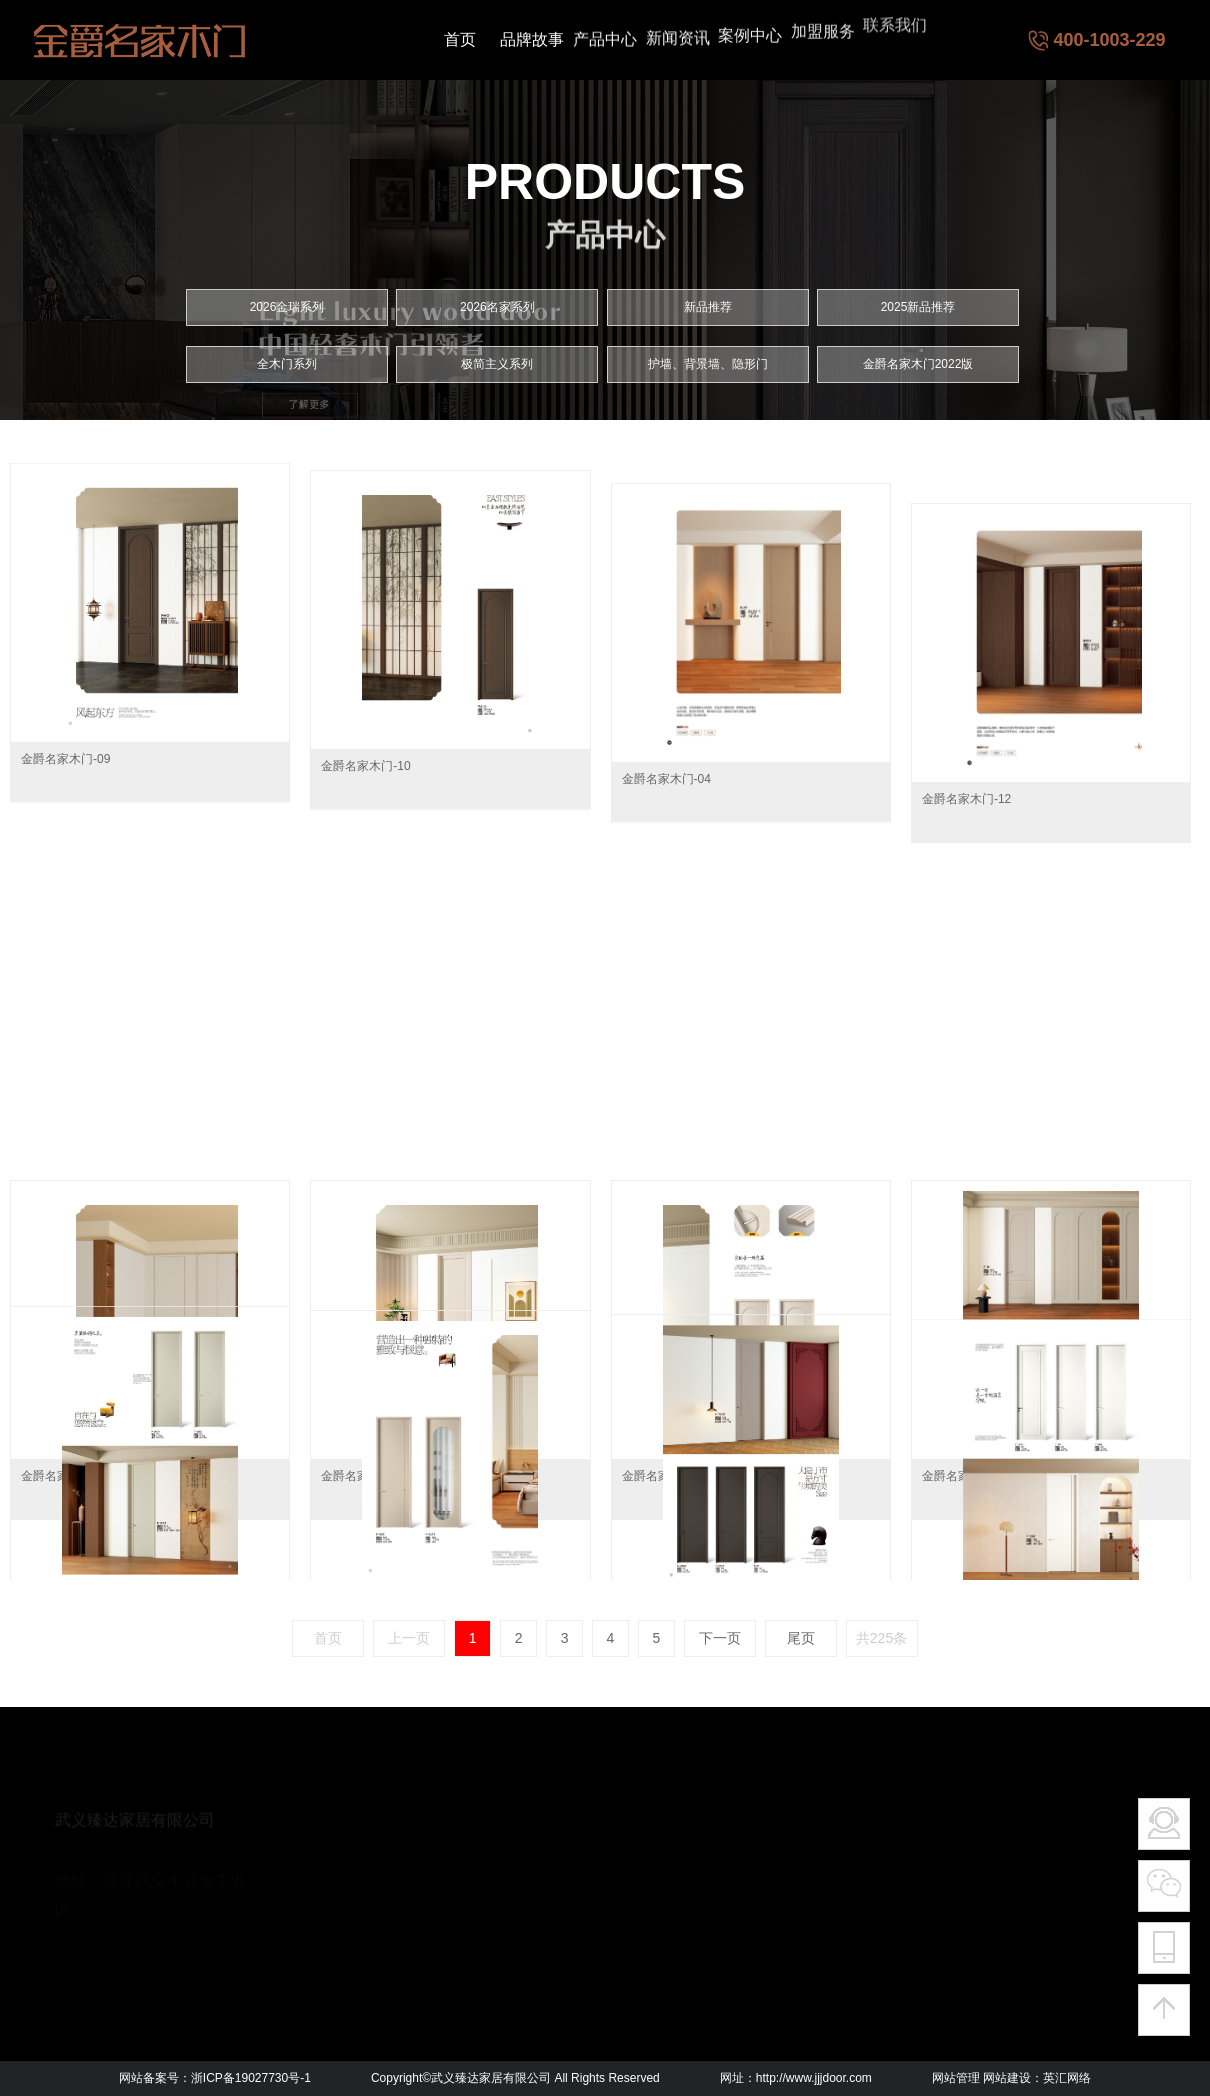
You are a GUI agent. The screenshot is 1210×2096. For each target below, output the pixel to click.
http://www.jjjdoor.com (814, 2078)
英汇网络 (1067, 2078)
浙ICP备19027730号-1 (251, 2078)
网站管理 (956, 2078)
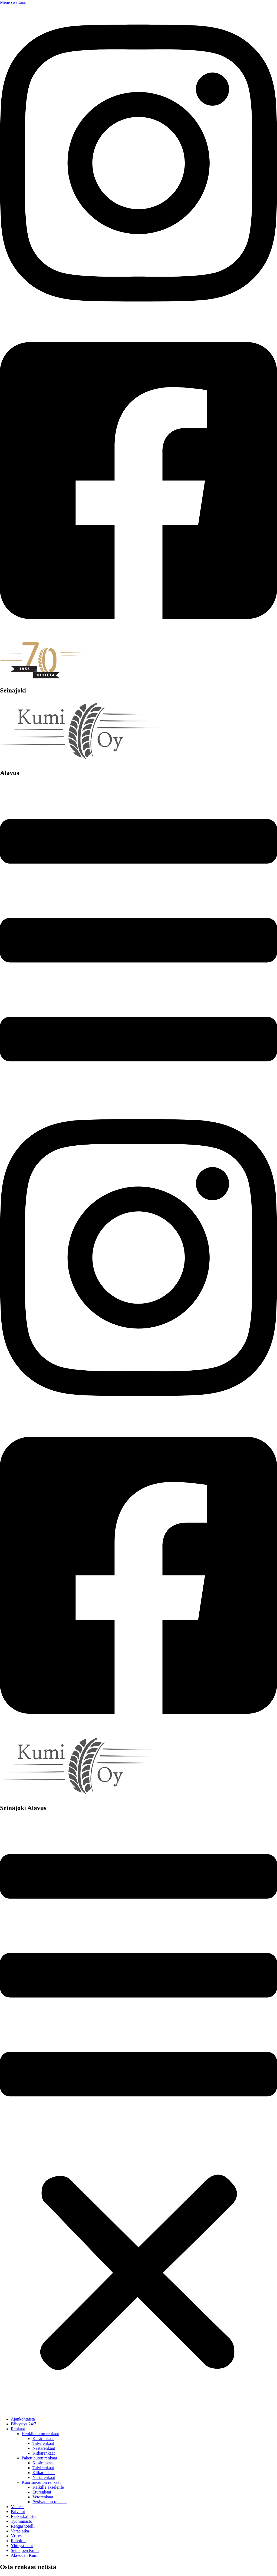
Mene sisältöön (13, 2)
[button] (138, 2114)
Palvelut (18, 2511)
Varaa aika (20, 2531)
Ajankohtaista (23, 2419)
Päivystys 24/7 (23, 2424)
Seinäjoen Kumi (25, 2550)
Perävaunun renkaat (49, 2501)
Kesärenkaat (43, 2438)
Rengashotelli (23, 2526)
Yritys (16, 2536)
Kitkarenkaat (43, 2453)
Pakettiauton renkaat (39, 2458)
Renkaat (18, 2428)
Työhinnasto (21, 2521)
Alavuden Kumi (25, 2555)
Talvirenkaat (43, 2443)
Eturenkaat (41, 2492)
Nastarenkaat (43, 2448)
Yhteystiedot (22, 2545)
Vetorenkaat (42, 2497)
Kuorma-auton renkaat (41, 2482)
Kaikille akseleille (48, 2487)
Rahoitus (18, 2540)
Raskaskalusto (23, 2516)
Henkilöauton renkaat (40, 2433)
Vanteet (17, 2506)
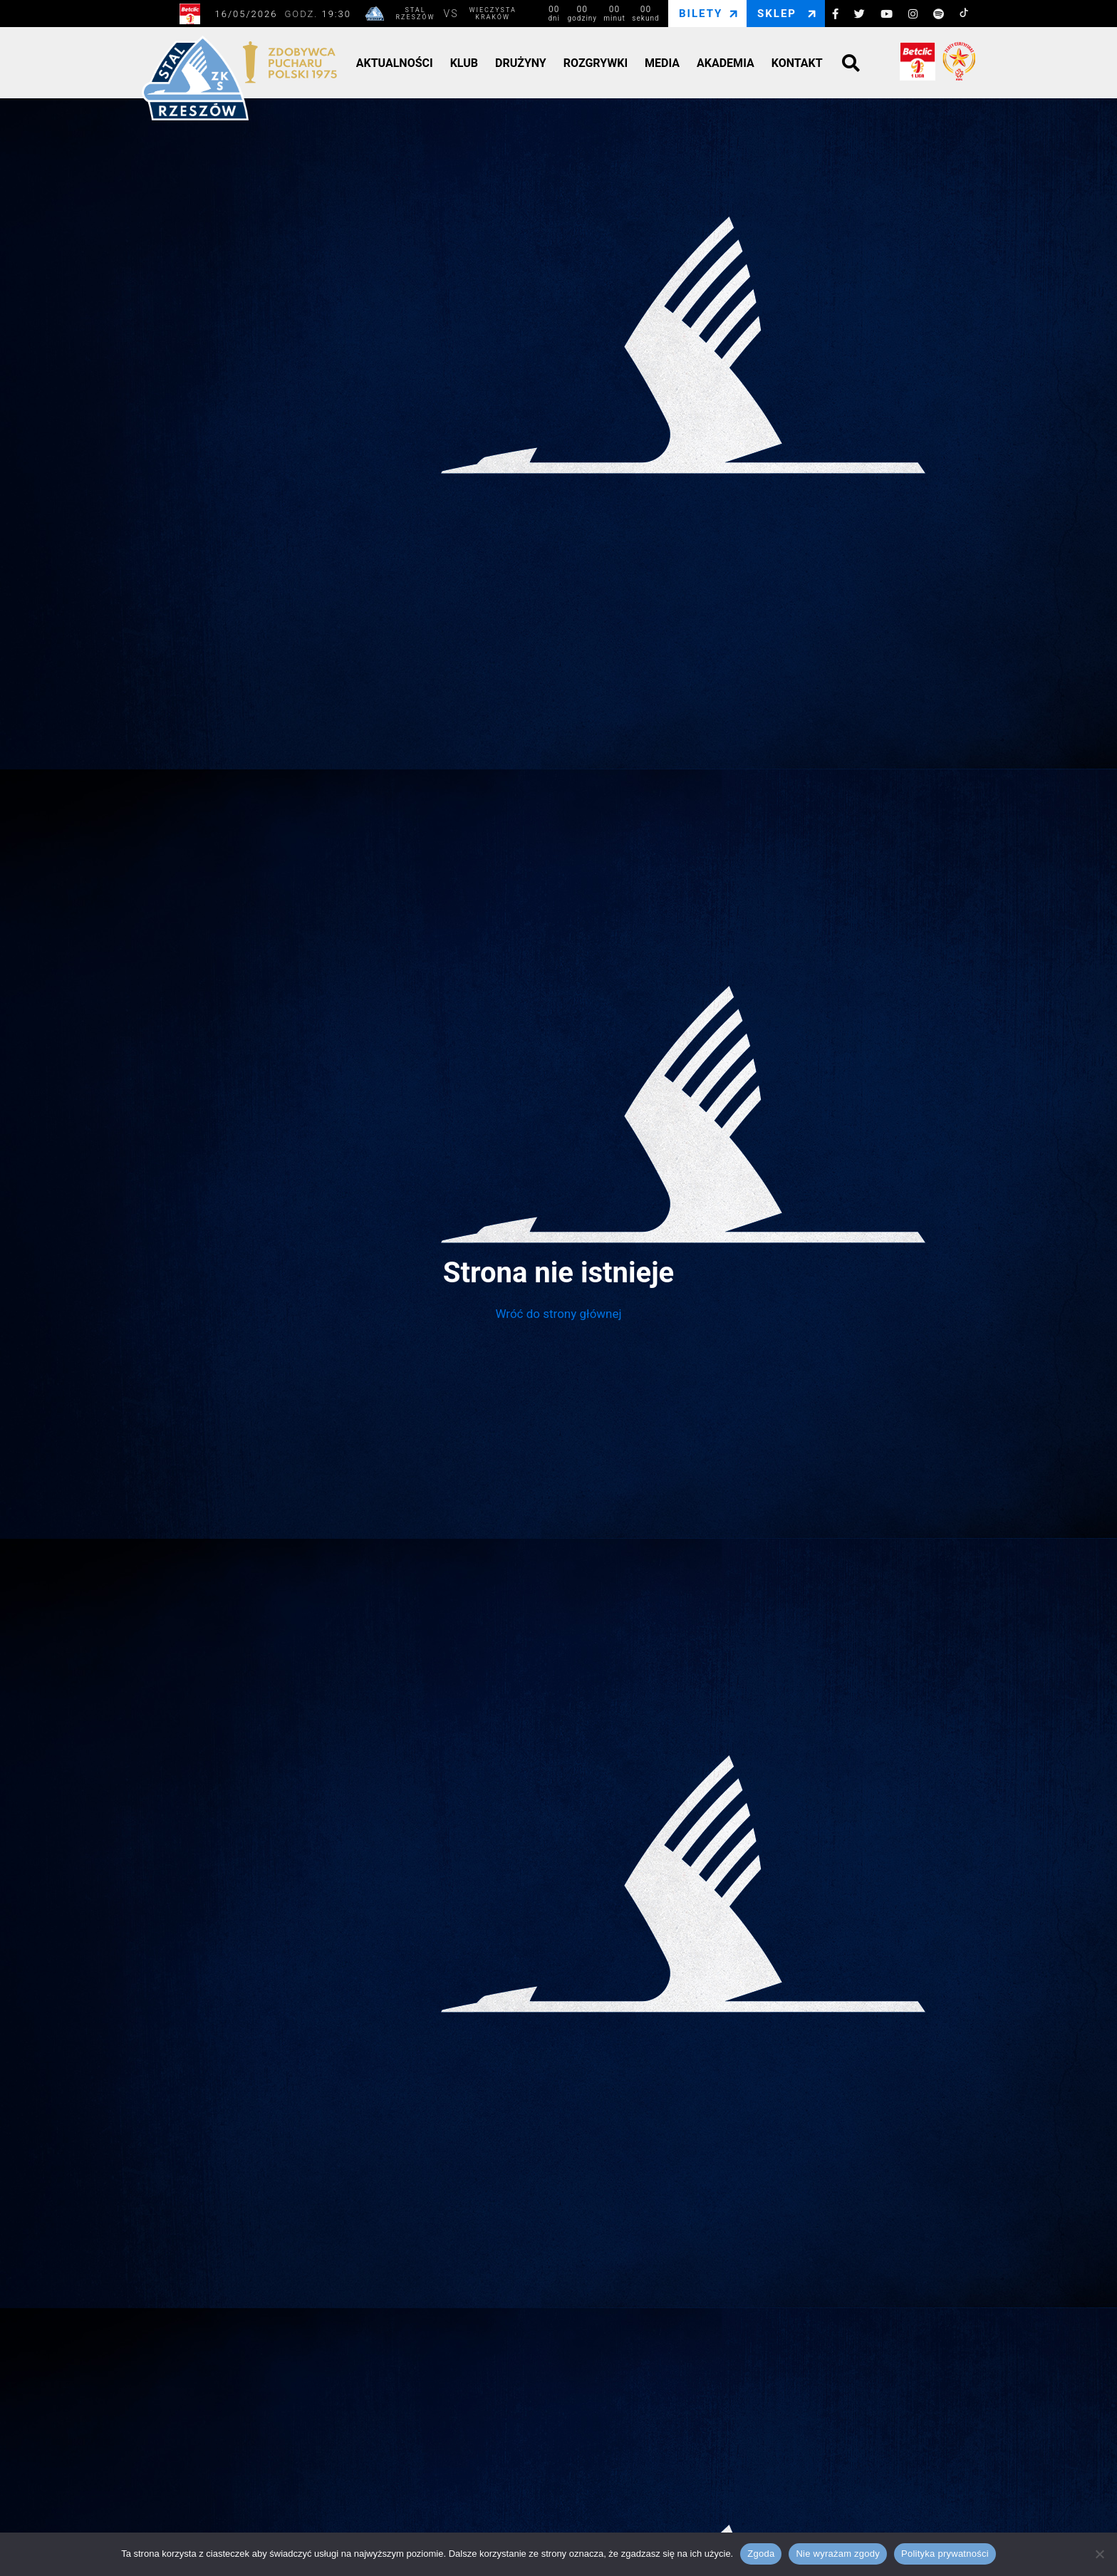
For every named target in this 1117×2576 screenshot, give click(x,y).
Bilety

_ _ _ _ _

» **EXERCISE BRIEF**
Omit the pictures and please write out exactly the lines between the one containing "Renkaat (18, 2428)" and the last line of the entries, both included.

» **RESULT**
Renkaat (18, 2428)
Työhinnasto (21, 2521)
Alavuden Kumi (25, 2555)
Talvirenkaat (43, 2443)
Eturenkaat (41, 2492)
Nastarenkaat (43, 2448)
Yhteystiedot (22, 2545)
Vetorenkaat (42, 2497)
Kuorma-auton renkaat (41, 2482)
Kaikille akseleille (48, 2487)
Rahoitus (18, 2540)
Raskaskalusto (23, 2516)
Henkilöauton renkaat (40, 2433)
Vanteet (17, 2506)
For every named target in this 1117×2576 screenshot, give click(x,y).
Bilety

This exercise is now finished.